Samuel Williams Saturday, 02 June 2018

Ruby currently uses OS provided abstractions for implementing Fibers. Unfortunately, these often perform poorly and have tricky semantics. We present a native implementation of coroutines and demonstrate improvements to performance.

Existing Implementations

The most common implementation on UNIX systems involves manipulating the state of makecontext() and swapcontext(). These function calls have been deprecated and removed from the POSIX standard, but still exist in most UNIX implementations for backwards compatibility. As well as being poorly implemented and supported, the documented semantics of these functions requires certain system calls which limit their performance.

Another typical undocumented and unsupported approach is to abuse setjmp() and longjmp(). It is possible to manipulate the jmp_buf to change the return address and stack pointer, so it is possible to jump between fibers.

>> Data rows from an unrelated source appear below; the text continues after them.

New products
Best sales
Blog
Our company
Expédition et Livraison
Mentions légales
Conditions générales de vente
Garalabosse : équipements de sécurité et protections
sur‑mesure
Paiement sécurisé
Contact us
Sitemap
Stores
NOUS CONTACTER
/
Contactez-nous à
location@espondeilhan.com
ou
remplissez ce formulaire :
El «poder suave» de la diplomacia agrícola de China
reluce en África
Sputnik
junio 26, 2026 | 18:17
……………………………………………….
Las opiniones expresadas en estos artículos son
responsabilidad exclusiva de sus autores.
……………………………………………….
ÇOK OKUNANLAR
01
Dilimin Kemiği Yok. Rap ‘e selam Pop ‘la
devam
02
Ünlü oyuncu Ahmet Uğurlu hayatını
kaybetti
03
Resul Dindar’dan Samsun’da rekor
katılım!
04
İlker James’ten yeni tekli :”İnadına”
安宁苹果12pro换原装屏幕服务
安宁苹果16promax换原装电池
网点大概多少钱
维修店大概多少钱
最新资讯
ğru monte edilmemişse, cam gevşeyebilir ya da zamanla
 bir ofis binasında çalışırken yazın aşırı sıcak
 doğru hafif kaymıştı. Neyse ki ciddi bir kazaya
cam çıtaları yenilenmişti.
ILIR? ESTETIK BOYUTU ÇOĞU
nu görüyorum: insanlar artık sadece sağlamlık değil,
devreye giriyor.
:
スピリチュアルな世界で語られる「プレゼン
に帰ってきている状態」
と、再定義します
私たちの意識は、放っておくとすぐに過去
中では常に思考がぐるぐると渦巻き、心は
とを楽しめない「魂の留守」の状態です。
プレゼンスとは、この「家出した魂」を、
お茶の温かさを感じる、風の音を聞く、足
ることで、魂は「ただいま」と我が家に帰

Windows provides native APIs for fibers and these are pretty decent. They work as expected, but depending on the situation, may do more than required at the expense of performance.

Improving Performance

A native implementation of coroutines using assembly can significantly improve performance of the Ruby's Fibers. Even thought some assembly is required, the net semantic complexity is reduced and existing hacks can be removed.

x64 Implementation

The state that is required per coroutine - typically just the stack pointer, but it is possible to augment this with other per-coroutine data:

// The fiber context (stack pointer).
typedef struct
{
	void **stack_pointer;
} coroutine_context;

The initialization function prepares the stack so that when we transfer to it, it will return to the given start address:

inline void coroutine_initialize(
	coroutine_context *context,
	coroutine_start start,
	void *stack_pointer,
	size_t stack_size
) {
	/* Force 16-byte alignment */
	context->stack_pointer = (void**)((uintptr_t)stack_pointer & ~0xF);

	if (!start) {
		assert(!context->stack_pointer);
		/* We are main coroutine for this thread */
		return;
	}

	*--context->stack_pointer = NULL;
	*--context->stack_pointer = (void*)start;

	context->stack_pointer -= COROUTINE_REGISTERS;
	memset(context->stack_pointer, 0, sizeof(void*) * COROUTINE_REGISTERS);
}

The destroy function essentially just nullifies the stack pointer:

inline void coroutine_destroy(coroutine_context * context)
{
	context->stack_pointer = NULL;
}

The transfer function switches between coroutines. It essentially saves the caller state onto its stack, swaps the stack to another coroutine, and then returns.

coroutine_transfer:

	# Save caller state
	pushq %rbp
	pushq %rbx
	pushq %r12
	pushq %r13
	pushq %r14
	pushq %r15
	
	# Save caller stack pointer
	movq %rsp, (%rdi)
	
	# Restore callee stack pointer
	movq (%rsi), %rsp
	
	# Restore callee stack
	popq %r15
	popq %r14
	popq %r13
	popq %r12
	popq %rbx
	popq %rbp
	
	# Put the first argument into the return value
	movq %rdi, %rax
	
	# We pop the return address and jump to it
	ret

Keep in mind that this is the simplest possible implementation and doesn't preserve things like sigmask, FPU state, etc. They essentially remain per-thread with this specific implementation.

Performance

Generally speaking, the overhead of a fiber context switch is not much more than a standard C fast call (pass as many arguments in registers as possible). On x64, the standard (and only) ABI is fast call, and so it's efficent by default.

Further Reading

The code is available here and the Ruby bug report has more details. There is a PR tracking changes.

The goal of these improvements is to improve the performance of async. I've measured a 5% improvement to async-http.

Comments

The most common implementation on UNIX systems involves manipulating the state of makecontext() and swapcontext(). These function calls have been deprecated and removed from the POSIX standard, but still exist in most UNIX implementations for backwards compatibility. As well as being poorly implemented and supported, the documented semantics of these functions requires certain system calls which limit their performance.

That got me poking around as I had plans for them….

So I asked a question on the libc-help mailing list and got this response… https://sourceware.org/ml/libc-help/2018-06/msg00011.html

I didn’t find anything on the Austin groups bug tracker except…. http://pubs.opengroup.org/onlinepubs/9699919799/xrat/V4_xsh_chap03.html#tag_22_03_01_07

getcontext(), makecontext(), swapcontext()

Due to portability issues with these functions, especially with the manipulation of contexts, applications are recommended to be rewritten to use POSIX threads.

Which IMHO is not a very satisfactory answer.

In my experience of playing around with swapcontext(), the behaviour of signals and sigprocmask were certainly a source of pain (and in the presence of the early spectre / meltdown mitigations, a huge slowdown).

Unfortunately I think POSIX has invested so much sunk cost into pthreads they no longer have the will to step away from it. I wish they would.